Thanks so much for providing individuals with such a pleasant opportunity to read articles and blog posts from here. It really is very lovely and full of a good time for me and my office fellow workers to visit the blog the equivalent of three times weekly to see the latest issues you have. And of course, I am actually happy with all the impressive thoughts you give. Certain 1 facts in this posting are unquestionably the most effective we have all ever had.
I have to get across my passion for your generosity giving support to those who really want help with this important concern. Your personal dedication to getting the solution all over was amazingly helpful and has empowered ladies much like me to get to their ambitions. The interesting tutorial indicates a whole lot a person like me and further more to my colleagues. Regards; from each one of us.
You made some respectable points there. I appeared on the internet for the problem and found most individuals will associate with with your website.
A lot of thanks for your whole hard work on this web page. Kate enjoys conducting internet research and it is easy to see why. Most of us learn all of the lively manner you produce effective secrets by means of this web blog and foster participation from people on this area then my girl has always been discovering a great deal. Enjoy the rest of the year. You are always conducting a very good job.
Needed to post you this little bit of remark just to thank you again for the wonderful thoughts you have documented on this page. It is certainly wonderfully open-handed with you to make freely all that a lot of people would’ve sold for an ebook to make some cash for themselves, notably considering that you could possibly have tried it if you ever wanted. The inspiring ideas as well served to be a easy way to know that other individuals have similar interest like my own to learn a good deal more on the topic of this condition. Certainly there are many more pleasurable instances in the future for those who browse through your blog post.
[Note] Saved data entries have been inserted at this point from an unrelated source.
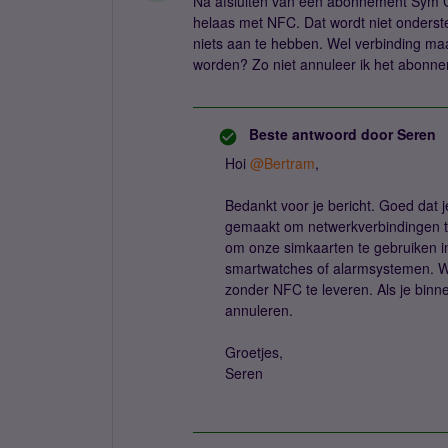
Na afsluiten van een abonnement Sym Co
helaas met NFC. Dat wordt niet ondersteu
niets aan te hebben. Wel verbinding ma
worden? Zo niet annuleer ik het abonn
Beste antwoord door
Seren
Hoi
@Bertram
,
Bedankt voor je bericht. Goed dat 
gemaakt om netwerkverbindingen te
om onze simkaarten te gebruiken i
smartwatches of alarmsystemen. Wi
zonder NFC te leveren. Als je binn
annuleren.
Groetjes,
Seren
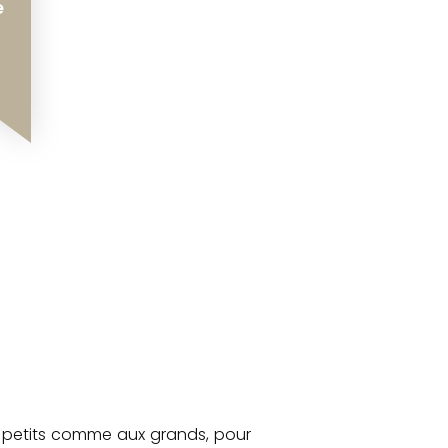
e
ux petits comme aux grands, pour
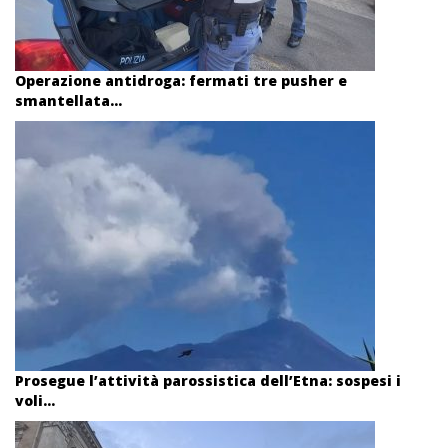
Operazione antidroga: fermati tre pusher e
smantellata...
Prosegue l’attività parossistica dell’Etna: sospesi i
voli...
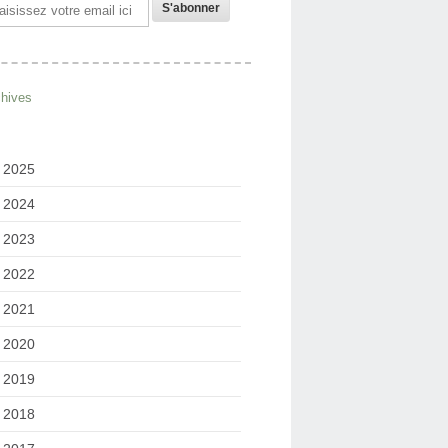
il
chives
2025
2024
2023
2022
2021
2020
2019
2018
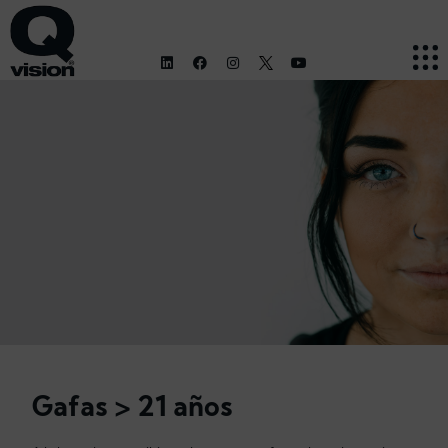
Gafas > 21 años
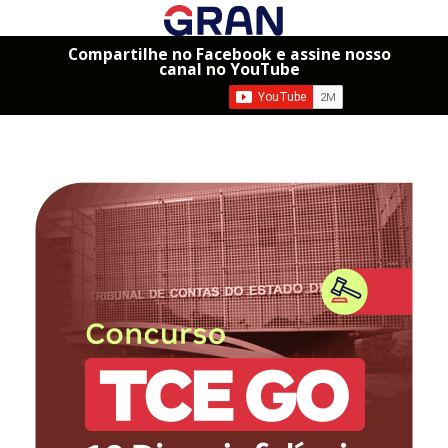
Compartilhe no Facebook e assine nosso
canal no YouTube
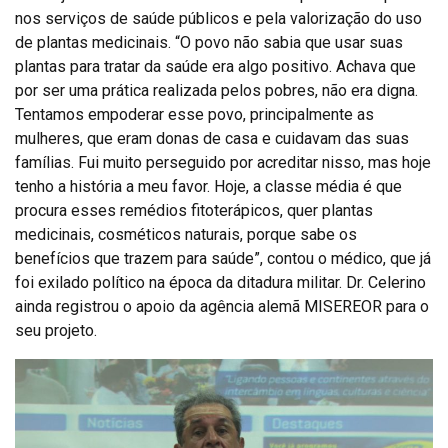
nos serviços de saúde públicos e pela valorização do uso
de plantas medicinais. “O povo não sabia que usar suas
plantas para tratar da saúde era algo positivo. Achava que
por ser uma prática realizada pelos pobres, não era digna.
Tentamos empoderar esse povo, principalmente as
mulheres, que eram donas de casa e cuidavam das suas
famílias. Fui muito perseguido por acreditar nisso, mas hoje
tenho a história a meu favor. Hoje, a classe média é que
procura esses remédios fitoterápicos, quer plantas
medicinais, cosméticos naturais, porque sabe os
benefícios que trazem para saúde”, contou o médico, que já
foi exilado político na época da ditadura militar. Dr. Celerino
ainda registrou o apoio da agência alemã MISEREOR para o
seu projeto.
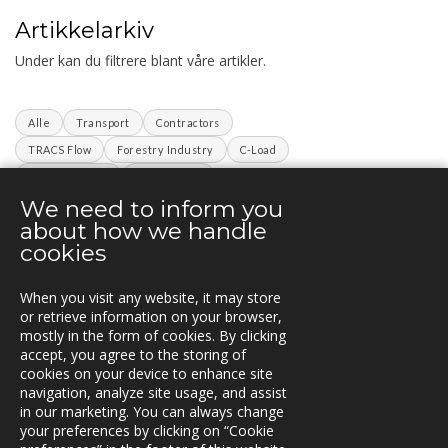
Artikkelarkiv
Under kan du filtrere blant våre artikler.
Alle
Transport
Contractors
TRACS Flow
Forestry Industry
C-Load
Infrastructure
Fleetcontrol
We need to inform you
ArbeidsvarslingLoggbok
SINUS
TNE
about how we handle
C7 Projects
cookies
When you visit any website, it may store
KONTAKT
or retrieve information on your browser,
mostly in the form of cookies. By clicking
Vestre Rosten 81,
accept, you agree to the storing of
7075 TILLER, Norway
cookies on your device to enhance site
Tfn. +47-72 90 00 30
navigation, analyze site usage, and assist
post@triona.no
in our marketing. You can always change
your preferences by clicking on “Cookie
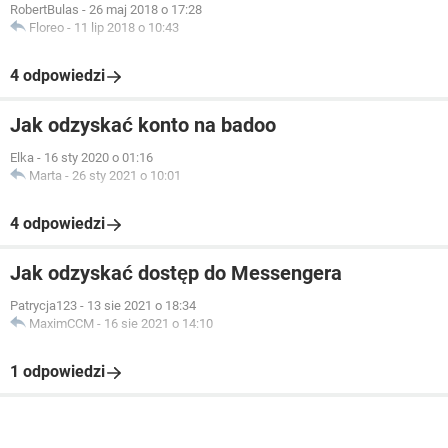
RobertBulas
-
26 maj 2018 o 17:28
Floreo
-
11 lip 2018 o 10:43
4 odpowiedzi
Jak odzyskać konto na badoo
Elka
-
16 sty 2020 o 01:16
Marta
-
26 sty 2021 o 10:01
4 odpowiedzi
Jak odzyskać dostęp do Messengera
Patrycja123
-
13 sie 2021 o 18:34
MaximCCM
-
16 sie 2021 o 14:10
1 odpowiedzi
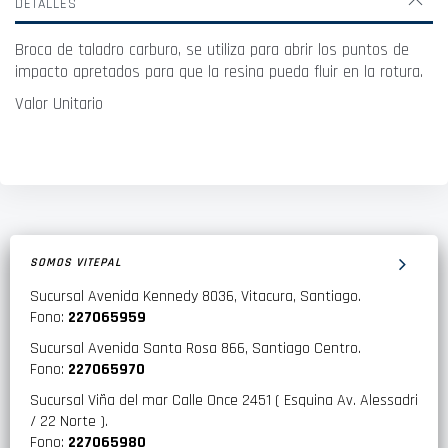
DETALLES
Broca de taladro carburo, se utiliza para abrir los puntos de
impacto apretados para que la resina pueda fluir en la rotura.
Valor Unitario
SOMOS VITEPAL
Sucursal Avenida Kennedy 8036, Vitacura, Santiago.
Fono:
227065959
Sucursal Avenida Santa Rosa 866, Santiago Centro.
Fono:
227065970
Sucursal Viña del mar Calle Once 2451 ( Esquina Av. Alessadri
/ 22 Norte ).
Fono:
227065980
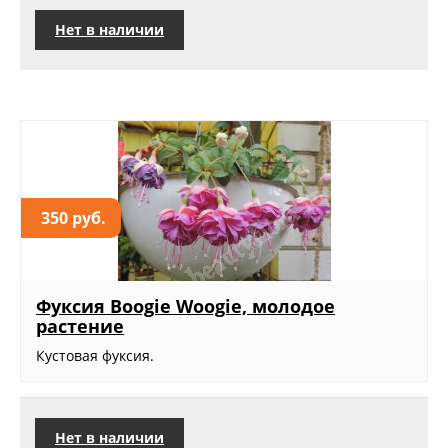
Нет в наличии
350 руб.
Фуксия Boogie Woogie, молодое
растение
Кустовая фуксия.
Нет в наличии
A lot of thanks for your own labor on this blog. Kate take interest in participating in internet research and it’s simple to grasp why. A lot of people hear all about the dynamic manner you create good thoughts via your blog and as well as strongly encourage response from other individuals on the matter so our favorite girl has always been understanding a lot of things. Take pleasure in the rest of the year. You’re the one carrying out a really great job.
I together with my buddies ended up reading through the great ideas on your web page then all of the sudden I had a terrible feeling I never expressed respect to the site owner for those techniques. All the young men became so very interested to see them and already have very much been tapping into these things. I appreciate you for indeed being quite thoughtful and for figuring out such beneficial guides millions of individuals are really eager to discover. Our own sincere regret for not expressing gratitude to sooner.
Thank you for all your valuable effort on this site. Kim really loves setting aside time for research and it is easy to see why. My partner and i hear all concerning the compelling manner you convey reliable ideas on this web site and even invigorate contribution from other individuals on the subject matter plus our princess is now discovering a great deal. Take advantage of the remaining portion of the year. Your performing a powerful job.
I discovered your blog web site on google and test a couple of of your early posts. Continue to maintain up the excellent operate. I simply further up your RSS feed to my MSN News Reader. Looking for ahead to studying more from you afterward!?